Problem - there’s one group of people that is not on board with this at all. This consists of those who set the accounting standards that govern the way companies must report their results. They are not investors and often are unaware of and/or insensitive to the needs of investors. they are disclosers whose main priority is to disclose the past accounting period in as complete a way as possible. As disclosers, they get antsy and worse when they think it’s too easy for readers of financial information to miss seeing things they feel should not be swept under the rug. Their belief is that when the financial impact of unusual developments is reported as far “down” the income statement as the extraordinary line, that many who see statements will not notice them or pay less attention to them. Remember, accounting statement are designed to say “this is what happened.” They are not interested in saying “This is what’s meaningful to you, who must invest for and make reasonable assumptions about the future.” Instead, they tell us “Reporting rules are our jurisdiction so keep your noses out of it. If you can’t figure out how ot make our statements work for you, go read Graham and Dodd, etc.”
Traditionally, this wasn’t the end of the world since we could easily recognize and exclude extraordinary items.
But over time, the accounting czars felt companies were looking too good, allowing past problems to be papered over by having the financial consequences at the bottom of the income statements. So they kept tweaking the rules to limit what kinds of things could be reported as extraordinary. And they tweaked some more, and then more, and more and more and more . . .
Well, they got what they wanted: Lots of garbage numbers in the main body of the income statement, where everybody could see it more easily. Compustat puts all that junk in the pretax SpcItems. (Unfortunately, never bothered forcing the companies to separately disclose the text implications of these items so they tend to be done in text commentary or not at all.

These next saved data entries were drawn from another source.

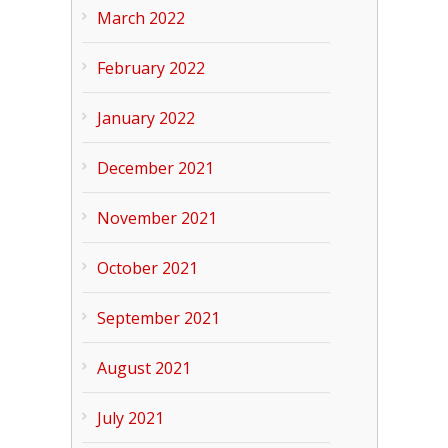
March 2022
February 2022
January 2022
December 2021
November 2021
October 2021
September 2021
August 2021
July 2021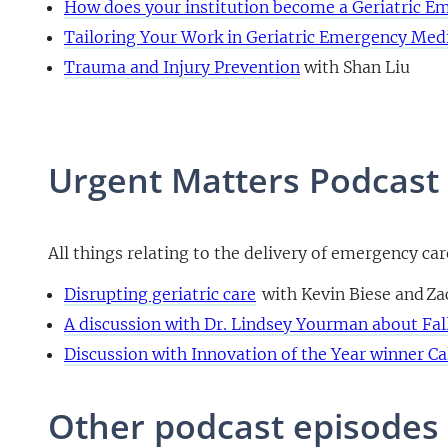
How does your institution become a Geriatric 
Tailoring Your Work in Geriatric Emergency Med
Trauma and Injury Prevention
with Shan Liu
Urgent Matters Podcast
All things relating to the delivery of emergency ca
Disrupting geriatric care
with Kevin Biese and Z
A discussion with Dr. Lindsey Yourman about Fal
Discussion with Innovation of the Year winner Ca
Other podcast episodes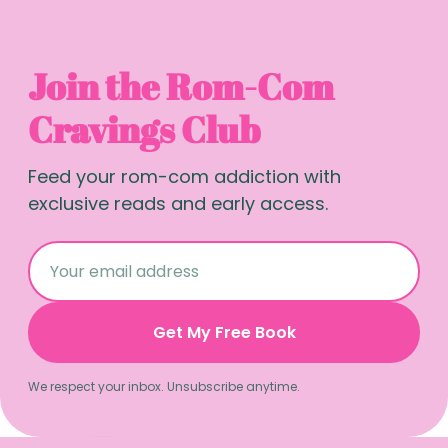
Join the Rom-Com
Cravings Club
Feed your rom-com addiction with
exclusive reads and early access.
Get My Free Book
We respect your inbox. Unsubscribe anytime.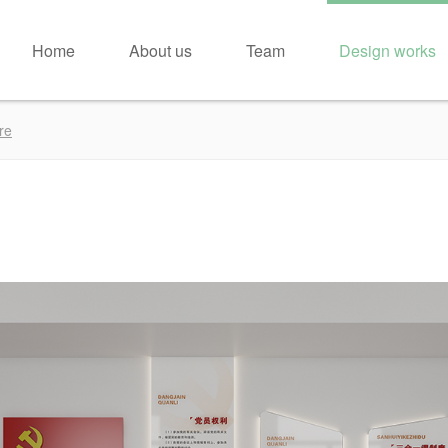
Home
About us
Team
Design works
re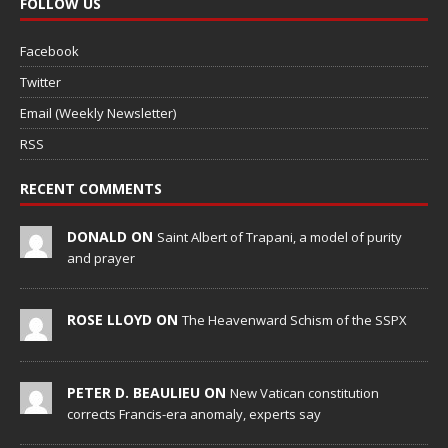
FOLLOW US
Facebook
Twitter
Email (Weekly Newsletter)
RSS
RECENT COMMENTS
DONALD ON
Saint Albert of Trapani, a model of purity
and prayer
ROSE LLOYD ON
The Heavenward Schism of the SSPX
PETER D. BEAULIEU ON
New Vatican constitution
corrects Francis-era anomaly, experts say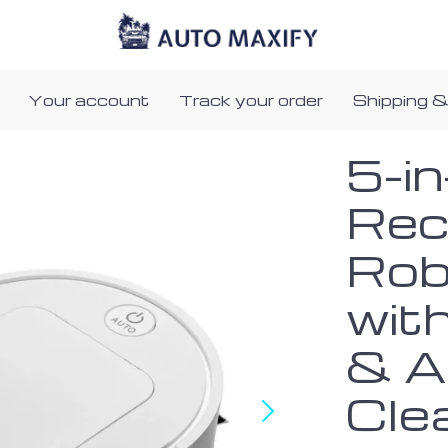
Your account
Track your order
Shipping &
5-i
Rec
Rob
wit
& A
Cle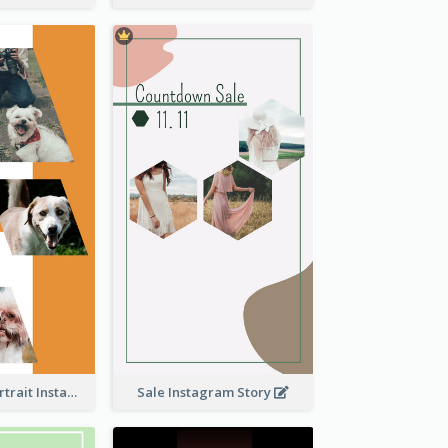
Vibrant Dog Portrait Instagram Story Design Template
Sale Instagram Story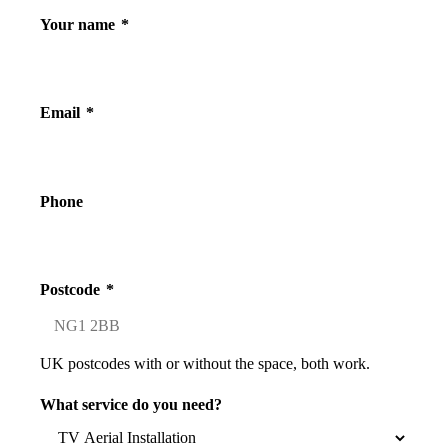
Your name
*
Email
*
Phone
Postcode
*
UK postcodes with or without the space, both work.
What service do you need?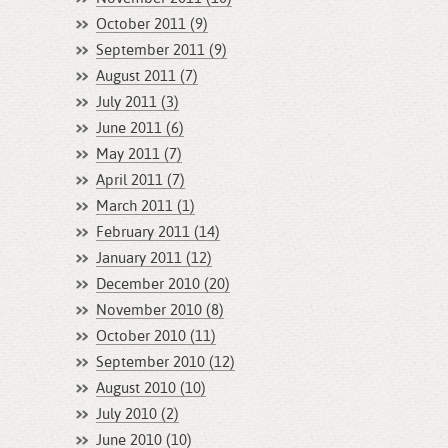
October 2011 (9)
September 2011 (9)
August 2011 (7)
July 2011 (3)
June 2011 (6)
May 2011 (7)
April 2011 (7)
March 2011 (1)
February 2011 (14)
January 2011 (12)
December 2010 (20)
November 2010 (8)
October 2010 (11)
September 2010 (12)
August 2010 (10)
July 2010 (2)
June 2010 (10)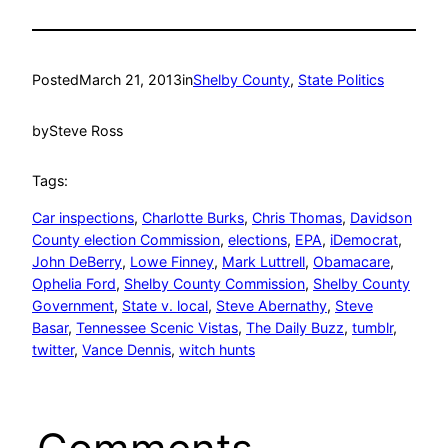
Posted
March 21, 2013
in
Shelby County
, 
State Politics
by
Steve Ross
Tags:
Car inspections
, 
Charlotte Burks
, 
Chris Thomas
, 
Davidson
County election Commission
, 
elections
, 
EPA
, 
iDemocrat
, 
John DeBerry
, 
Lowe Finney
, 
Mark Luttrell
, 
Obamacare
, 
Ophelia Ford
, 
Shelby County Commission
, 
Shelby County
Government
, 
State v. local
, 
Steve Abernathy
, 
Steve
Basar
, 
Tennessee Scenic Vistas
, 
The Daily Buzz
, 
tumblr
, 
twitter
, 
Vance Dennis
, 
witch hunts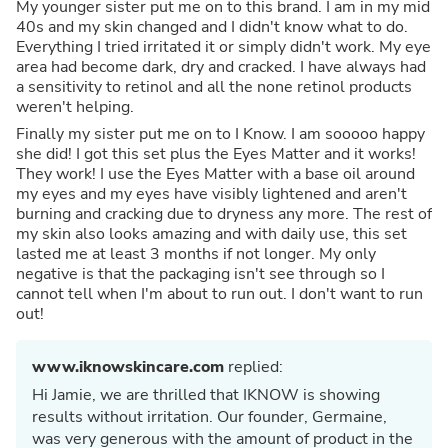
My younger sister put me on to this brand. I am in my mid
40s and my skin changed and I didn't know what to do.
Everything I tried irritated it or simply didn't work. My eye
area had become dark, dry and cracked. I have always had
a sensitivity to retinol and all the none retinol products
weren't helping.
Finally my sister put me on to I Know. I am sooooo happy
she did! I got this set plus the Eyes Matter and it works!
They work! I use the Eyes Matter with a base oil around
my eyes and my eyes have visibly lightened and aren't
burning and cracking due to dryness any more. The rest of
my skin also looks amazing and with daily use, this set
lasted me at least 3 months if not longer. My only
negative is that the packaging isn't see through so I
cannot tell when I'm about to run out. I don't want to run
out!
www.iknowskincare.com
replied:
Hi Jamie, we are thrilled that IKNOW is showing
results without irritation. Our founder, Germaine,
was very generous with the amount of product in the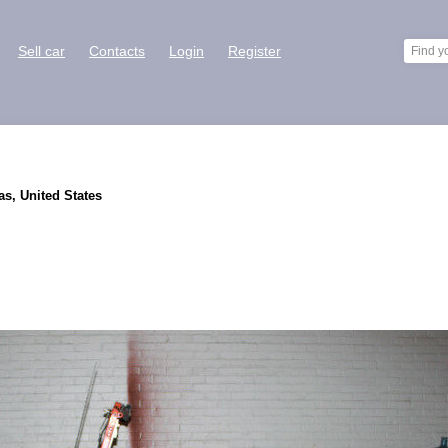
Sell car
Contacts
Login
Register
as, United States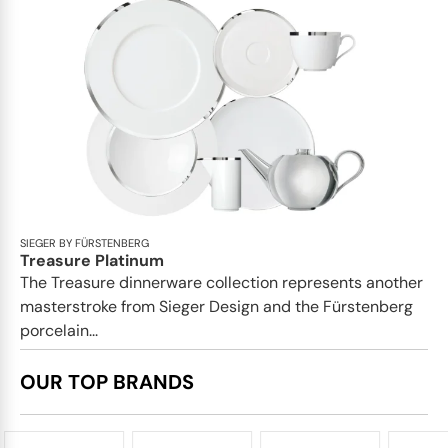
SIEGER BY FÜRSTENBERG
Treasure Platinum
The Treasure dinnerware collection represents another
masterstroke from Sieger Design and the Fürstenberg
porcelain...
OUR TOP BRANDS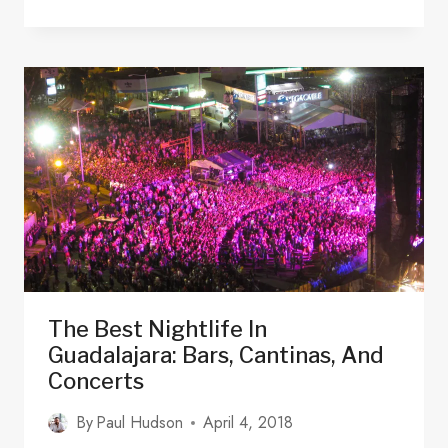
BEST
BEACHES
CLOSE
TO
GUADALAJARA,
MEXICO
2025
The Best Nightlife In
Guadalajara: Bars, Cantinas, And
Concerts
By
Paul Hudson
April 4, 2018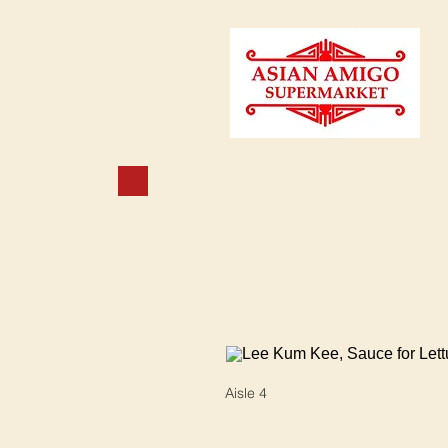
Aisle 4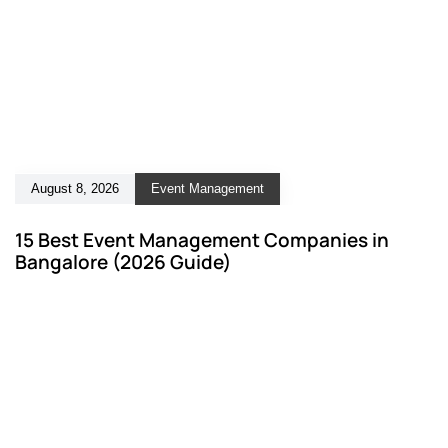
August 8, 2026
Event Management
15 Best Event Management Companies in
Bangalore (2026 Guide)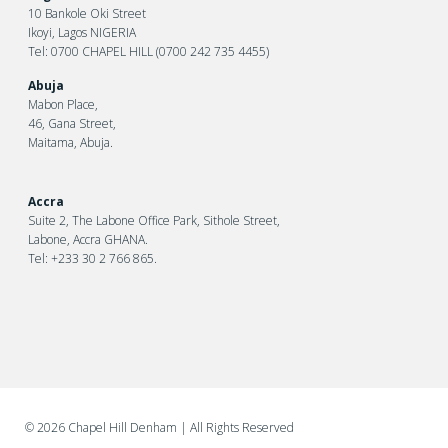
10 Bankole Oki Street
Ikoyi, Lagos NIGERIA
Tel: 0700 CHAPEL HILL (0700 242 735 4455)
Abuja
Mabon Place,
46, Gana Street,
Maitama, Abuja.
Accra
Suite 2, The Labone Office Park, Sithole Street,
Labone, Accra GHANA.
Tel: +233 30 2 766 865.
©
2026 Chapel Hill Denham
| All Rights Reserved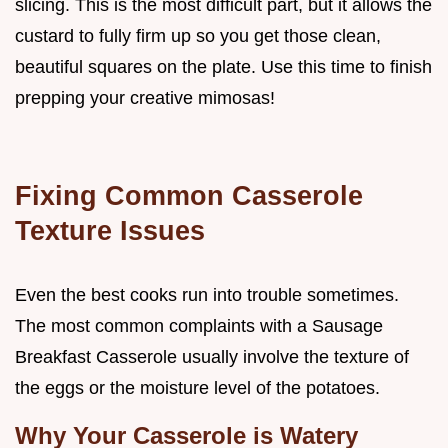
slicing. This is the most difficult part, but it allows the
custard to fully firm up so you get those clean,
beautiful squares on the plate. Use this time to finish
prepping your creative mimosas!
Fixing Common Casserole
Texture Issues
Even the best cooks run into trouble sometimes.
The most common complaints with a Sausage
Breakfast Casserole usually involve the texture of
the eggs or the moisture level of the potatoes.
Why Your Casserole is Watery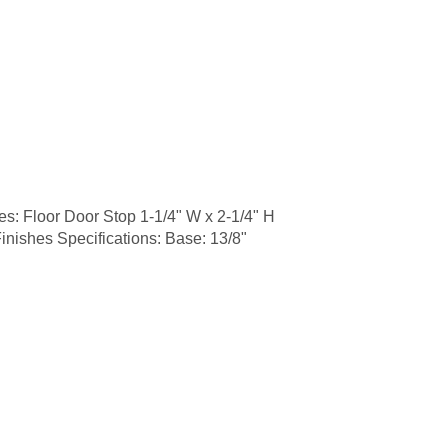
 Floor Door Stop 1-1/4" W x 2-1/4" H
inishes Specifications: Base: 13/8"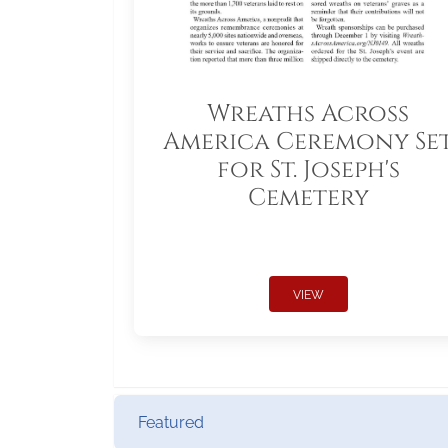
Wreaths Across
America Ceremony Se
for St. Joseph's
Cemetery
VIEW
Featured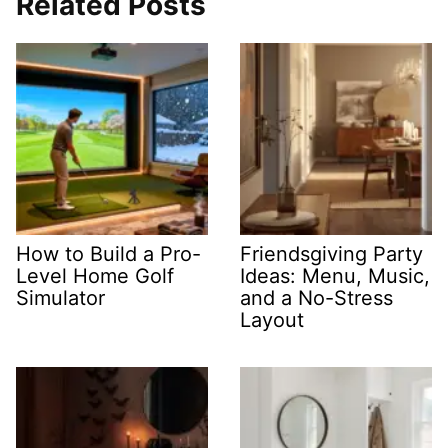
Related Posts
How to Build a Pro-
Friendsgiving Party
Level Home Golf
Ideas: Menu, Music,
Simulator
and a No-Stress
Layout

It’s been a big success for the accounting profession. The income statements are often pig sties containing lots of garbage up high in the reports.
For us, it’s a mess. It’s much harder for us to get to the numbers we really want or need. We have to go through the trouble of subtracting Spcitems (fortunately, Compustat makes this easier to do than do its rivals). But even Compustat can’t solve the tax issue so we have to content ourselves to use pretax numbers or guesstimate a tax impact.
The biggest mess, however, is in terms of clarity. By pulling so many items that strike the reasonable investor as being extraordinary, while not actually repealing the extraordinary line item, they allow many to inadvertently mis-specify their models. Many believe they are working with clean numbers when they exclude XOR. Nothing could be further from the truth:
In All Fundamentals today, 13% of companies have extraordinary items but 64% have SpclItems.
In PRussell3000, 11% of companies have extraordinary items while 74% have SpcItems.
In the SP 500, 14% of companies have extraordinary items while 84% have SpcItems.
So obviously, you’re not analytically getting good numbers when you work with Net Income or EPS. You may think that excluding extraordinary items is protecting ypu from this. It’s not.
If you use a BfrXOR item, you’re really accomplishing little; you’re just adding a teeny bit to what you didn’t realize you have been using all along, and it’s not clear that the extra difference is meaningful. If you need clean numbers, or it you want good visibility on dirt (which may be valid if you model around corporate changes and/or related noise), you need to be focusing manily on SpcItems and building in some tax assumptions (the easy way to presume a generic 35% rate for earnings ex ScpItems).